Yine çocukların fotoğraflarına tanık olmak ve onları yaygınlaştırmak, kalıcı bir çözüm getirmekten ziyade bizlerde çaresizlik hissinin ön plana çıkmasına neden olabiliyor.
Çocuk Psikiyatrisi Doç Dr. Serhat Nasıroğlu bu konu hakkındaki görüşlerini şu cümlelerle ifade ediyor:
“Sizin için belki yıllar sonra hatırlamadığınız bir görsel, o çocuk için sürekli karşısına çıkacak ve yaşadığı o travmatik anıyı ona sürekli hatırlatacak bir tetikleyici unsur olacak. Bu kareleri paylaşmadan önce çocukların ruh sağlığının daha sonra olumsuz etkilenebileceğini düşünerek, daha hassas davranılmalı ve paylaşılmamalı diye düşünüyorum.”
Sosyal medyanın yanı sıra haberlerde görülen birkaç dakikalık görsel veya video, o çocuğun tüm hayatını etkiliyor.

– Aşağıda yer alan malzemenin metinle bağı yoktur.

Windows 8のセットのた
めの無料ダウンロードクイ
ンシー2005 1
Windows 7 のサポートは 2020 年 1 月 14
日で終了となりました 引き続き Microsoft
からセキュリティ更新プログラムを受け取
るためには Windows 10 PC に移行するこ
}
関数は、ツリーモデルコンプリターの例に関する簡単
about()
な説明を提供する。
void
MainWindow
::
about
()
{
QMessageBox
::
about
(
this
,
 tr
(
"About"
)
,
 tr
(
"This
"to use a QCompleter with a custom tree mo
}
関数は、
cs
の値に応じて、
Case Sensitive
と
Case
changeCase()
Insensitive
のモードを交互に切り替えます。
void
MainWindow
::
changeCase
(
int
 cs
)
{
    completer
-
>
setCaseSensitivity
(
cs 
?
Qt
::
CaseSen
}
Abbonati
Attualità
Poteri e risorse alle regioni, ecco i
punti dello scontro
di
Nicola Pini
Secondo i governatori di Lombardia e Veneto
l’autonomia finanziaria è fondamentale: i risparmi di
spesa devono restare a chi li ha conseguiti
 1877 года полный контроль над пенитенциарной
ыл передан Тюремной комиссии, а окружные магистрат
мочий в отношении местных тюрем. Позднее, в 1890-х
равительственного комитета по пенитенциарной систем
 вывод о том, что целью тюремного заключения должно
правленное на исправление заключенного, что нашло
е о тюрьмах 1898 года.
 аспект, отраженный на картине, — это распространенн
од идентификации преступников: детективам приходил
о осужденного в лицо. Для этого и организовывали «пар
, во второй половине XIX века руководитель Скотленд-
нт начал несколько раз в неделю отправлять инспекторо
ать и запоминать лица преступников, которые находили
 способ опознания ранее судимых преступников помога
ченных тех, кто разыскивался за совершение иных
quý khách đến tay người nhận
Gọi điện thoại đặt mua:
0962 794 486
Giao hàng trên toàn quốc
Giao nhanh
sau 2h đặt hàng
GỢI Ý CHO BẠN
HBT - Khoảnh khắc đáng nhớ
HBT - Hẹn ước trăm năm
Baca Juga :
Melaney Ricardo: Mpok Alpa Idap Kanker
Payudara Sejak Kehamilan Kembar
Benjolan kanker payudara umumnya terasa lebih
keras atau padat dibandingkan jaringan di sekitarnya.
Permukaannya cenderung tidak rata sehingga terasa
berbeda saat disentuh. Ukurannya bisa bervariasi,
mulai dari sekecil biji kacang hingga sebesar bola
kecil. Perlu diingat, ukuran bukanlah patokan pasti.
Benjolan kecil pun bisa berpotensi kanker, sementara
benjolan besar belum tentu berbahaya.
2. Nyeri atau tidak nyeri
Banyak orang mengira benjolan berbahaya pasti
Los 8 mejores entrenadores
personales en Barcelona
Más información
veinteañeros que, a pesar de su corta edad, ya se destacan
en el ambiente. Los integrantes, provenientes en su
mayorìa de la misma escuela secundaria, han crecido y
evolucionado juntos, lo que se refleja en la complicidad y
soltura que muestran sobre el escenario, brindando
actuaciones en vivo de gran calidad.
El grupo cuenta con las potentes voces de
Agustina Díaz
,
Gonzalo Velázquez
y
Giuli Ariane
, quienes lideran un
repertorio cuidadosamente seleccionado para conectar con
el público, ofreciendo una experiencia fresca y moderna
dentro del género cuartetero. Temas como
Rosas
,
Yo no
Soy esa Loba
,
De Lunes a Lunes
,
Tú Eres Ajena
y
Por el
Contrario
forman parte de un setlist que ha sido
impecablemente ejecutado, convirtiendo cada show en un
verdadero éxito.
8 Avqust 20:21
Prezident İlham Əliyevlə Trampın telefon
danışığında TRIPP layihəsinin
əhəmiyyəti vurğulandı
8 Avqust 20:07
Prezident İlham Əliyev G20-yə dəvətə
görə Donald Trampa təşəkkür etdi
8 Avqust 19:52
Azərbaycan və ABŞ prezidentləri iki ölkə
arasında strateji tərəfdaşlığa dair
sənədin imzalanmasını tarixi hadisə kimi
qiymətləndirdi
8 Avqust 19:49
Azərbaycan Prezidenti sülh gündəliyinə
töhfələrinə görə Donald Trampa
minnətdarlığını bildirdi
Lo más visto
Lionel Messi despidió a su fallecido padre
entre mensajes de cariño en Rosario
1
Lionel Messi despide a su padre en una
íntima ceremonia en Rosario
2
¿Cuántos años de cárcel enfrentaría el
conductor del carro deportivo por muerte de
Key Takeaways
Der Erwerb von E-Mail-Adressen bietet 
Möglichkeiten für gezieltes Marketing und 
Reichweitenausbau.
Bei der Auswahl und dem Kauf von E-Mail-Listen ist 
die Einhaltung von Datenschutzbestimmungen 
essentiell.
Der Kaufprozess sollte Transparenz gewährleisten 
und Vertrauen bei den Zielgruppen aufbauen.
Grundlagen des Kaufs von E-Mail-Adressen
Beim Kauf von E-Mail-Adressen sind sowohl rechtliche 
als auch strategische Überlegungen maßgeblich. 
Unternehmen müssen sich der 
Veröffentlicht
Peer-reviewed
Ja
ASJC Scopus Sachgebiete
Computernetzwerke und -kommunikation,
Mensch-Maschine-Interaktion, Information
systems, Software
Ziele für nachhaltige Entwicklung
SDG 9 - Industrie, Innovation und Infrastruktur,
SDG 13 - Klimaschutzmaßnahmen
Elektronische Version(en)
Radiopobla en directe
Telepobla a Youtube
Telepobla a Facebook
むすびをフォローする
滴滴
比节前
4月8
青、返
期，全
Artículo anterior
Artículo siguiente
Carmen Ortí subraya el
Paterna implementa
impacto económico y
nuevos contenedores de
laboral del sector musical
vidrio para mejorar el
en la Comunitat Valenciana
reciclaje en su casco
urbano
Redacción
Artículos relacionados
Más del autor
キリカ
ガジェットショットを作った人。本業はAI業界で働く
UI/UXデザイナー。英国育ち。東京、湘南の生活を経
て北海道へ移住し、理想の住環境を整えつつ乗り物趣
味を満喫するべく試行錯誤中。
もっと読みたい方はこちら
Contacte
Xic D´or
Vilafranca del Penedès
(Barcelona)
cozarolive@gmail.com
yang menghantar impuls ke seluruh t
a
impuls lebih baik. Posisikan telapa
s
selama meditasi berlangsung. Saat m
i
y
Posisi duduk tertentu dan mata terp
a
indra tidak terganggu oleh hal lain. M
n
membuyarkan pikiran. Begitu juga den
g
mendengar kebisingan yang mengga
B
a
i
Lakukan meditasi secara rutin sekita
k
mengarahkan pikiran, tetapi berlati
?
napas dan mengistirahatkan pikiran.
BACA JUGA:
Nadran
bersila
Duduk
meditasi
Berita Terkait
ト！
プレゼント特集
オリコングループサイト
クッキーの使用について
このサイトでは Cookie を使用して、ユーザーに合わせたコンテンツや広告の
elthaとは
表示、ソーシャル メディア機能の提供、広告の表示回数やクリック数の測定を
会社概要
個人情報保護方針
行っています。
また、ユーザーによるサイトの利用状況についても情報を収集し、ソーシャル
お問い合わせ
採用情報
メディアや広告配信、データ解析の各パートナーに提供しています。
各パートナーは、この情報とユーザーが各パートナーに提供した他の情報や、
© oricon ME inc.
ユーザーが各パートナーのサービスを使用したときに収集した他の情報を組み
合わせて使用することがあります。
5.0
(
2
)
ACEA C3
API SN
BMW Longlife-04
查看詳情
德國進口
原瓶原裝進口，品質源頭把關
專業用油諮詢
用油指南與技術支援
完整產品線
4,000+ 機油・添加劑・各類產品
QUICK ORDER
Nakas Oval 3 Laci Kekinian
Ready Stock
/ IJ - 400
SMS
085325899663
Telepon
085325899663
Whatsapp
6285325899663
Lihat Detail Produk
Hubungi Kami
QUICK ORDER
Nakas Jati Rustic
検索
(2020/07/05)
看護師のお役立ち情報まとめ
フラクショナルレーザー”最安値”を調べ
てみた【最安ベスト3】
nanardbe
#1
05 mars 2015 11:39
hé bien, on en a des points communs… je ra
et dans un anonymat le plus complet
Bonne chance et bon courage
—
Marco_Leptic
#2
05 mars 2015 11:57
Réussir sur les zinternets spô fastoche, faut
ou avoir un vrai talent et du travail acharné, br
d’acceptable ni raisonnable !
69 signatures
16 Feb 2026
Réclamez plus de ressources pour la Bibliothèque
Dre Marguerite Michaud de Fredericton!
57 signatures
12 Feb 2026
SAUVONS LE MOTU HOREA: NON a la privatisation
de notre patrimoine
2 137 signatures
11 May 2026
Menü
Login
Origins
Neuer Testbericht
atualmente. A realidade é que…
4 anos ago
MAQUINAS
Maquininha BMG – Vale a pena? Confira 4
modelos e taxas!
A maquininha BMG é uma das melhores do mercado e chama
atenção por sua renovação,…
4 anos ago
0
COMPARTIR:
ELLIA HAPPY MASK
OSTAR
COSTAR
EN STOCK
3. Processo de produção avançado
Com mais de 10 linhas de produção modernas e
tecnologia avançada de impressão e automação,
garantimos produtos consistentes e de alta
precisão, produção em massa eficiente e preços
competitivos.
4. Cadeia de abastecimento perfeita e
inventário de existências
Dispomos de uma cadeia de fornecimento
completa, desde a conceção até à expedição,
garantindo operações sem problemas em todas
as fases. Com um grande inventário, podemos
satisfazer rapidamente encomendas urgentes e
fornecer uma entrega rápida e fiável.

Bizler ilk etapta düşünemesek de, bu görsellerin yayınlanması ailenin psikolojisini derinden sarsabiliyor. Bu sebeple aileden izin alınmadan çocuğun fotoğraflarının paylaşılması, ailenin de kişisel haklarının ihlaline sebebiyet veriyor.
Belki saatlerce hatta günlerce enkaz altında kalmış olan çocuk, kendi fotoğraflarını gördüğünde başta travma sonrası stres bozukluğu olmak üzere birçok psikolojik rahatsızlık yaşayabilir. Aynı zamanda bu görsellerin varlığı, diğer hastalıkların tetikleyicisi haline de gelebilir.
Sadece depreme ya da enkazlara maruz kalanlar değil, bu görüntüleri evinde masum ve hiçbir şeyden habersiz bir şekilde izleyen çocuklar da bu durumdan etkilenebilir ve onlarda da çeşitli kaygı problemleri ortaya çıkabilir.
En iyi yapabildiğimiz şeylerden biri olan empati duygumuzu, tam da bu bakış açısıyla şekillendirmemiz ve enkaz altından çıkarılan çocuk fotoğraflarını paylaşmadan önce kendimize bu soruları sormamız gerekiyor.
- Enkaz altından çıkarılan çocukların fotoğraflarını paylaşmak konuyla ilgili ne fayda sağlıyor?
- Daha önce böyle bir deneyim yaşamış olan kişiler, bu fotoğrafları gördüğünde neler hisseder?
- Bu kişiler, yaralarını sarmaya ve yaşamlarına devam etmeye başladıklarında görsellerin halen dolaşımda olması onlara ne hissettirecek?
- Bu fotoğrafları herkesin görmesi çocukların kendi kararı mı, onların tercihi olsa bile çocukların riske açık hale gelmesine alan mı açmalıyız?